Elisabeth Moss to tell the story of “Typhoid Mary” for BBC America

In a change of pace from her starring role on Hulu’s The Handmaid’s Tale, Elisabeth Moss is going from a depressing tale set in the near future to a depressing tale set in the recent past. She’s teaming up with Annapurna Pictures’ newly launched TV division to develop Fever, a miniseries based on Mary Beth Keane’s novel about the woman infamously known as “Typhoid Mary.” Moss will executive produce the series for BBC America as well as star. “She was incredibly unique, stubborn, ambitious, and in fierce denial of any wrongdoing until her death…she is incredibly complicated, something I seem to enjoy playing,” Moss says in a press release.

Born Mary Mallon in northern Ireland, the woman who would become “Typhoid Mary” emigrated to the U.S. in 1883, where she began working as a cook in the households of wealthy New York City families. In 1906, she became the target of a citywide witch hunt after six members of the Warren household came down with a potentially deadly case of typhoid fever, a disease that loomed large in the minds of early 20th century New Yorkers.
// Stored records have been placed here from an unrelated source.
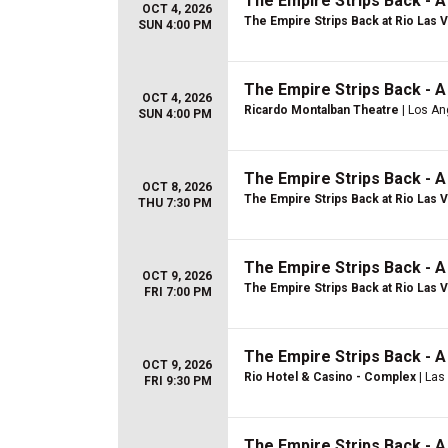
The Empire Strips Back - 
OCT 4, 2026
The Empire Strips Back at Rio Las 
SUN 4:00 PM
The Empire Strips Back - 
OCT 4, 2026
Ricardo Montalban Theatre
| Los An
SUN 4:00 PM
The Empire Strips Back - 
OCT 8, 2026
The Empire Strips Back at Rio Las 
THU 7:30 PM
The Empire Strips Back - 
OCT 9, 2026
The Empire Strips Back at Rio Las 
FRI 7:00 PM
The Empire Strips Back - 
OCT 9, 2026
Rio Hotel & Casino - Complex
| Las
FRI 9:30 PM
The Empire Strips Back - 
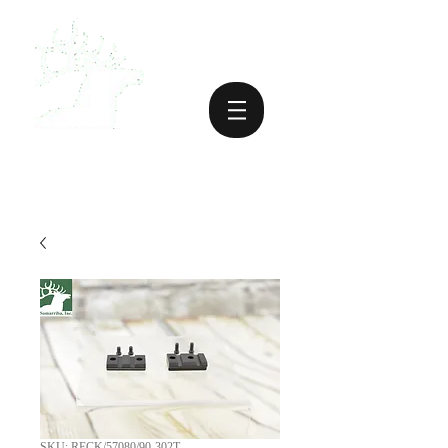
SKU: RECK/57080/90-302T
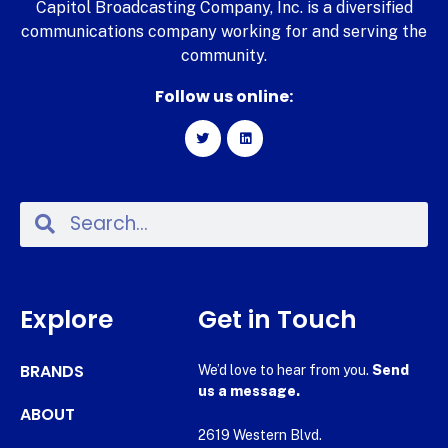
Capitol Broadcasting Company, Inc. is a diversified
communications company working for and serving the
community.
Follow us online:
Explore
Get in Touch
BRANDS
We’d love to hear from you.
Send
us a message.
ABOUT
2619 Western Blvd.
Eventually, freelance sanitary engineer George Soper discovered that 22 people across all seven houses where Mallon had worked over the years had come down with typhoid, and one of them had died. The culprit in the Warren case? Ice cream flavored with raw peaches, which Mallon had handled with her unwashed bare hands.

Mallon, meanwhile, had never shown symptoms of the disease, and fought health officials until long after she had been determined to be a carrier and banished to solitary confinement on Brother Island, off the shores of the Bronx, in 1907. In 1910, she sued for her freedom and won, with an assist from William Randolph Hearst. But she found herself back on Brother Island after breaking her promise never to work as a cook again, causing another typhoid outbreak at a maternity hospital in 1915. Public opinion, which had initially been mixed, turned squarely against Mallon after that.

To this day, it remains unknown whether Mallon knew she had the capacity to spread disease—she had a habit of quietly resigning after typhoid broke out in a house where she worked, for one—or if she truly believed herself innocent. One thing we do now know, however, is that she was far from the only typhoid carrier in New York at the time. She died in isolation in 1938.